In March 2025, Delaware legislators passed Senate Substitute 1 to Senate Bill 21 (SB 21), marking the most significant overhaul of the Delaware General Corporation Law (DGCL) in decades. SB 21 introduced sweeping reforms to DGCL Sections 144 and 220 aimed at enhancing legal certainty for corporate boards and reducing litigation risk.
The amendments to Section 144 established “safe harbor” procedures for cleansing conflict-of-interest transactions. These changes now permit conflicted transactions—including those involving controlling stockholders and interested directors and officers—to proceed so long as boards follow certain cleansing procedures. SB 21 also codified the “entire fairness standard,” providing a safe harbor for transactions deemed “fair as to the corporation and the corporation’s stockholders.”

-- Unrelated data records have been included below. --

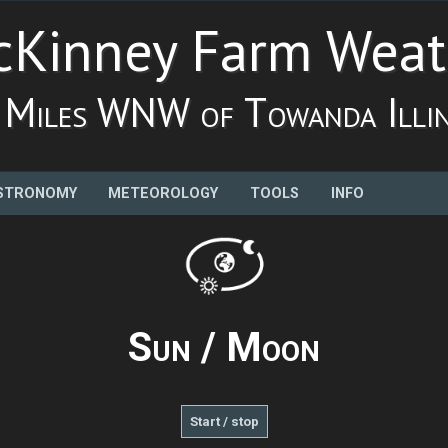
Kinney Farm Weat
 Miles WNW of Towanda Illin
STRONOMY
METEOROLOGY
TOOLS
INFO
Sun / Moon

Separately, SB 21 established a rebuttable presumption of director disinterestedness where directors of publicly traded corporations meet NYSE or Nasdaq independence standards and exculpated controlling stockholders from monetary damages for most breaches of fiduciary duty. The legislation also amended DGCL Section 220 by narrowing the scope of stockholder information rights and imposing various procedural requirements for stockholders seeking records.
In passing SB 21, its proponents indicated that they sought to reaffirm the consistent and predictable application of Delaware corporate law. A pending appeal to the Delaware Supreme Court challenges the constitutionality of aspects of SB 21’s amendments, but as it stands, it represents Delaware law.
Following Delaware’s enactment of SB 21, legislators in Nevada and Texas have moved swiftly to advance their own corporate law reforms. Both states have passed new legislation aimed at enhancing their appeal to businesses. Although Texas’s and Nevada’s legislation tracks certain aspects of Delaware’s SB 21, there are also notable differences.
This advisory highlights key similarities and differences between the evolving Delaware, Nevada, and Texas corporate law regimes in the wake of this new legislation.
Texas
Texas responded to Delaware’s SB 21 by enacting a series of bills—primarily, Senate Bills 29, 1057, and 2411—that amend several sections of the Texas Business Organizations Code (TBOC). Like Delaware, Texas’s focus was on director and officer liability, stockholder litigation, and corporate governance, and collectively, these changes represent one of the most comprehensive overhauls to Texas corporate law in recent history.
SB 29 was the most sweeping of the three bills and addressed a range of issues, including director liability, interested transactions, stockholder inspection rights, and attorneys’ fees. The most notable changes include:
- Permitting Forum Selection Provisions and Jury Trial Waivers. Texas corporations may now include exclusive Texas forum selection clauses and jury trial waivers for “internal entity claims” in their governing documents, including derivative claims. These provisions align Texas more closely with Delaware and Nevada, both of which now permit exclusive forum clauses and jury trial waivers.
- Codification of the Business Judgment Rule. SB 29 codifies the business judgment rule in new Section 21.419 of the TBOC, establishing a rebuttal presumption that directors and officers acted in good faith, on an informed basis, in furtherance of the corporation’s interests, and in obedience to the law and the corporation’s governing documents. To maintain a cause of action in Texas, a claimant must rebut this presumption, prove a breach of fiduciary duty, and prove that the breach involved fraud, intentional misconduct, an ultra vires act, or a knowing violation of the law. The provision applies automatically to publicly traded corporations and may affirmatively be adopted by private corporations. This change brings Texas law in line with a similar statute in Nevada, although Texas’s inclusion of an “ultra vires act” as grounds for overcoming the business judgment rule represents a difference. Although not codified in Delaware, the business judgment rule has been applied by Delaware courts to corporate actions for decades.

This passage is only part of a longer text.